That split shows up in recent housing data from Royal LePage. In major markets like Toronto and Vancouver, prices have pulled back noticeably. At the same time, a number of smaller, more affordable cities have kept moving higher. Royal LePage points to Quebec City, which it classifies as a mid-priced market, as a good example, with prices up by more than 10% in the first quarter.

Even if the biggest cities are not delivering great headline numbers right now, that does not automatically mean you should write off real estate as an investment. One way some investors deal with the ups and downs is by using a diversified real estate investment trust, or REIT, fund. Instead of betting on a single building type or one region, you spread your exposure across many properties and landlords.

A popular option in Canada is the BMO Equal Weight REITs Index ETF (TSX: ZRE). It has had a solid year so far, outperforming the broader market. The ETF is up more than 9% year to date, while the TSX is up by just under 7%. That is not a guarantee of what happens next, but it is a reminder that REITs can do well even when housing news feels messy.

Another reason people like REIT ETFs is the income. ZRE currently yields about 4.8%, so you are getting a meaningful cash component alongside any price movement. If the fund has a good year in the market, that yield can make the overall return look even better. It also pays distributions every month, which some investors prefer because it can feel more predictable than waiting for a quarterly dividend that most traditional dividend stocks pay.

Under the hood, the ETF holds a broad mix of Canadian REITs, with names that include RioCan, Slate Grocery, and Allied Properties. Because it is equal-weighted, you are not relying on just one giant holding to carry the results. That diversification can help smooth out the ride, since different parts of real estate can perform differently at the same time.

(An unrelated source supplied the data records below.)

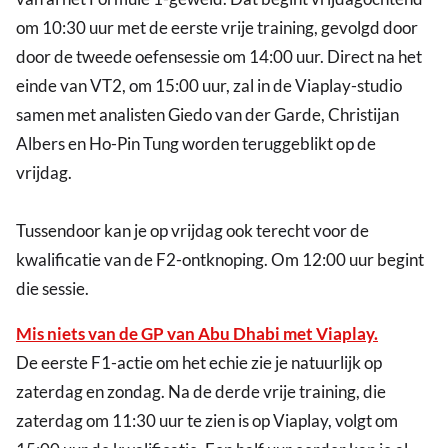
om 10:30 uur met de eerste vrije training, gevolgd door
door de tweede oefensessie om 14:00 uur. Direct na het
einde van VT2, om 15:00 uur, zal in de Viaplay-studio
samen met analisten Giedo van der Garde, Christijan
Albers en Ho-Pin Tung worden teruggeblikt op de
vrijdag.
Tussendoor kan je op vrijdag ook terecht voor de
kwalificatie van de F2-ontknoping. Om 12:00 uur begint
die sessie.
Mis niets van de GP van Abu Dhabi met Viaplay.
De eerste F1-actie om het echie zie je natuurlijk op
zaterdag en zondag. Na de derde vrije training, die
zaterdag om 11:30 uur te zien is op Viaplay, volgt om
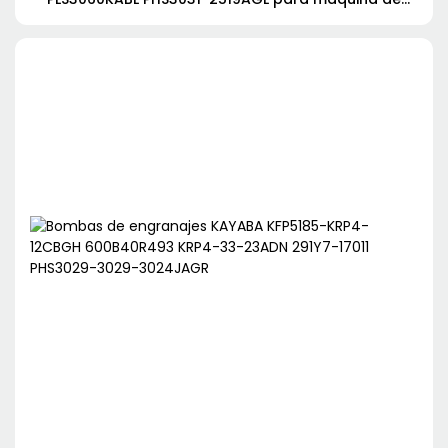
aceite lubricante 52•27R785 KRP4-27ABDDH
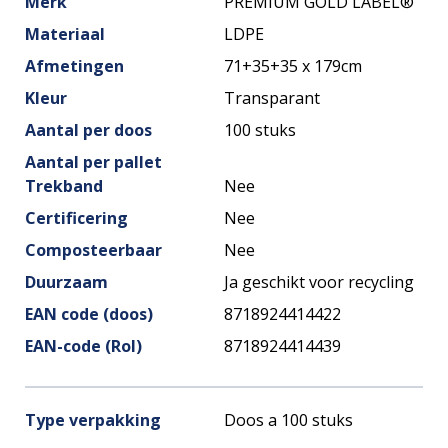
Merk
PREMIUM GOLD LABEL®
Materiaal
LDPE
Afmetingen
71+35+35 x 179cm
Kleur
Transparant
Aantal per doos
100 stuks
Aantal per pallet
Trekband
Nee
Certificering
Nee
Composteerbaar
Nee
Duurzaam
Ja geschikt voor recycling
EAN code (doos)
8718924414422
EAN-code (Rol)
8718924414439
Type verpakking
Doos a 100 stuks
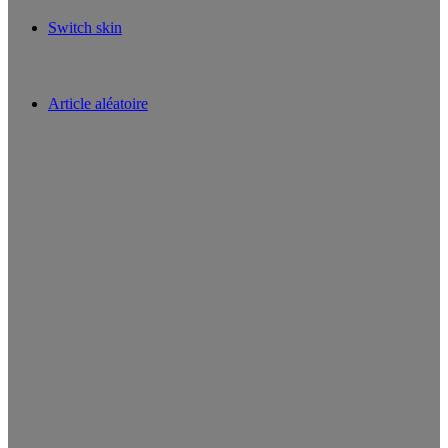
Switch skin
Article aléatoire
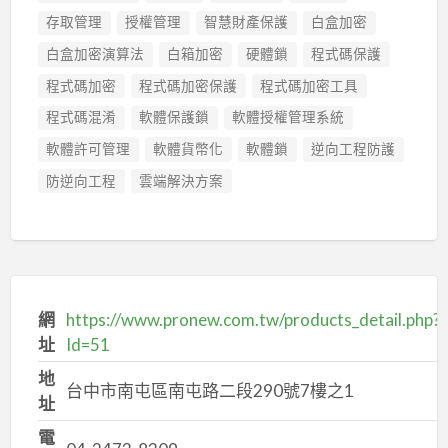
存取管理
授權管理
智慧財產保護
白盒加密
白盒加密演算法
白箱加密
硬體鎖
程式碼保護
程式碼加密
程式碼加密保護
程式碼加密工具
程式碼混淆
軟體保護鎖
軟體授權管理系統
軟體許可管理
軟體貨幣化
軟體鎖
逆向工程防護
防逆向工程
雲端解決方案
網
https://www.pronew.com.tw/products_detail.php?
址
Id=51
地
台中市南屯區南屯路二段290號7樓之1
址
電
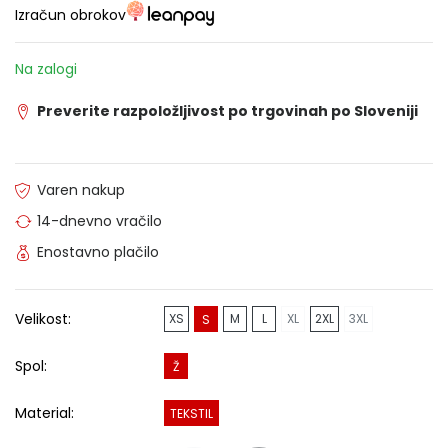
Izračun obrokov
Na zalogi
Preverite razpoložljivost po trgovinah po Sloveniji
Varen nakup
14-dnevno vračilo
Enostavno plačilo
Velikost:
XS
M
L
XL
2XL
3XL
S
Spol:
Ž
Material:
TEKSTIL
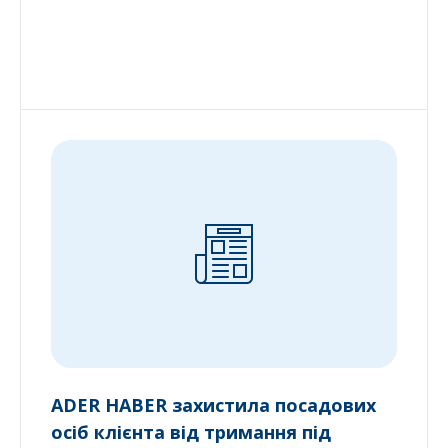
ADER HABER захистила посадових
осіб клієнта від тримання під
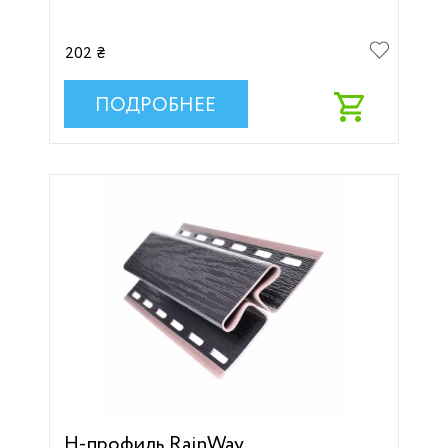
202 ₴
ПОДРОБНЕЕ
H-профиль RainWay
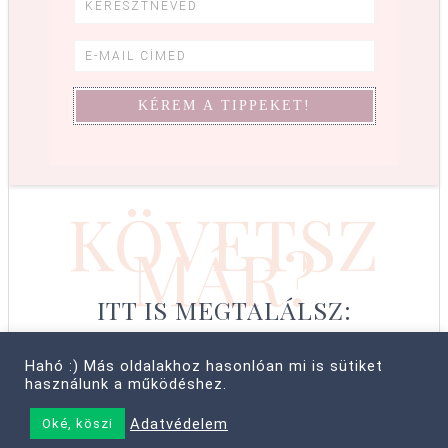
KÖVETSZ
MÁR?
ITT IS MEGTALÁLSZ:
Hahó :) Más oldalakhoz hasonlóan mi is sütiket
használunk a működéshez.
© COPYRIGHT 2008–2026 CABBIT SUPREME LTD, FARKAS LÍVIA
Adatvédelem
Oké, köszi
• MINDEN JOG FENNTARTVA! ·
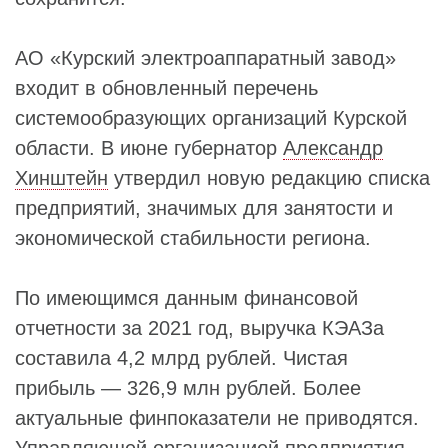
АО «Курский электроаппаратный завод»
входит в обновленный перечень
системообразующих организаций Курской
области. В июне губернатор
Александр
Хинштейн
утвердил новую редакцию списка
предприятий, значимых для занятости и
экономической стабильности региона.
По имеющимся данным финансовой
отчетности за 2021 год, выручка КЭАЗа
составила 4,2 млрд рублей. Чистая
прибыль — 326,9 млн рублей. Более
актуальные финпоказатели не приводятся.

You might have residential markets cooling in a few big cities while other regions and property types are holding steady.

The point is not that real estate is always strong everywhere at once. It is that, over long periods, real estate has generally trended upward, and a diversified REIT ETF can be a simple way to participate without trying to pick the perfect city at the perfect moment. For investors who like the idea of collecting monthly income while staying broadly invested in the sector, ZRE can be an option worth a closer look.